**What the exercise asks**:
Report, as a single figure, how many lines in the records below include "Mamlaket".

** Entries supplied follows **

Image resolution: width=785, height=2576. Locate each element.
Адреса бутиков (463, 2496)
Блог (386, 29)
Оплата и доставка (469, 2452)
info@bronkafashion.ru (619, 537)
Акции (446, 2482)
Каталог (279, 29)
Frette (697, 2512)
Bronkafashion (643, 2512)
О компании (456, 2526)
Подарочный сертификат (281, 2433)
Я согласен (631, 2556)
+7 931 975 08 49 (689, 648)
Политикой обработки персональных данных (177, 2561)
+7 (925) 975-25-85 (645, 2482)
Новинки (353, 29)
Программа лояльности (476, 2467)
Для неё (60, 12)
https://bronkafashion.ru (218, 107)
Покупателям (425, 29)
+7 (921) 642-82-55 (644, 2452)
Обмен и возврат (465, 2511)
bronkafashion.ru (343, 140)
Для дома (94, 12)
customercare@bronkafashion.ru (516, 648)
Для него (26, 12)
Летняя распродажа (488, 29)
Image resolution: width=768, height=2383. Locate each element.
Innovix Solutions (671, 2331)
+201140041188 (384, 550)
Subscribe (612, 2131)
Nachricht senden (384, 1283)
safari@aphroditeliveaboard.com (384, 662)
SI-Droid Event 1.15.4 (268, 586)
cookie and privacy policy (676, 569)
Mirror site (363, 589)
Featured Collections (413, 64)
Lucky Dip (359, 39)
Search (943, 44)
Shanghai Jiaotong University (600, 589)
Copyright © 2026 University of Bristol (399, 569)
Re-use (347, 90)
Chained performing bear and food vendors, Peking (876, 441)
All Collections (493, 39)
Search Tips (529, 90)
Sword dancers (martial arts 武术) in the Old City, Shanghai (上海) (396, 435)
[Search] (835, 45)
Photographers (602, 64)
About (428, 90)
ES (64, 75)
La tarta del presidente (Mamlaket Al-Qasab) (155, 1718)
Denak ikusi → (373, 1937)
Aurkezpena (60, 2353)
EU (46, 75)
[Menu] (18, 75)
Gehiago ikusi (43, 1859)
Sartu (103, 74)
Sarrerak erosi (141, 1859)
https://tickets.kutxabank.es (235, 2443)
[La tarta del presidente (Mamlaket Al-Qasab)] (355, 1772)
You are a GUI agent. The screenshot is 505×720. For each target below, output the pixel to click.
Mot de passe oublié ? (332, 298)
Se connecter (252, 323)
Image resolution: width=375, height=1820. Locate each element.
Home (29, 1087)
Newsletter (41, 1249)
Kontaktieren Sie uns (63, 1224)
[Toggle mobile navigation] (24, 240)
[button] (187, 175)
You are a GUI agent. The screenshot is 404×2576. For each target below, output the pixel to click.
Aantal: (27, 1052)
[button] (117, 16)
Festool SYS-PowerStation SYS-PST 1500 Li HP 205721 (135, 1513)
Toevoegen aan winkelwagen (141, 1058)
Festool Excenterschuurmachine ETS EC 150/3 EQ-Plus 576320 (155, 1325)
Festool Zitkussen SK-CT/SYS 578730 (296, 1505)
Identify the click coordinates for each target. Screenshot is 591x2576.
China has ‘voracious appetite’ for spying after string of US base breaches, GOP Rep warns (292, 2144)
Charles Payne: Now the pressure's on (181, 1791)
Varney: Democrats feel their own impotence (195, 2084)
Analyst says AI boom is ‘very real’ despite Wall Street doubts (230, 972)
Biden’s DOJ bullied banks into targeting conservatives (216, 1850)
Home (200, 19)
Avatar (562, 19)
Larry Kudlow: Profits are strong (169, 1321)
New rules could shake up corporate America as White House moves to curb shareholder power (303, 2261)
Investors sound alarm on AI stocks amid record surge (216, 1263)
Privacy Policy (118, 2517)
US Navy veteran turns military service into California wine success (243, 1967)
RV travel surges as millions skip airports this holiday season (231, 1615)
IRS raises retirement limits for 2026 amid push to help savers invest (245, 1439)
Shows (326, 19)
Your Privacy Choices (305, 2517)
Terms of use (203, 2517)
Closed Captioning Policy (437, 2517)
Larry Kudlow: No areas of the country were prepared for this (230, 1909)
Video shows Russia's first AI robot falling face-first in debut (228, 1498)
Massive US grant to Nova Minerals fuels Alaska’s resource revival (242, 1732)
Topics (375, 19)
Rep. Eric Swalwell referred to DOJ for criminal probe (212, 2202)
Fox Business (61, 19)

** End of Entries supplied **

**Answer to the exercise**:
2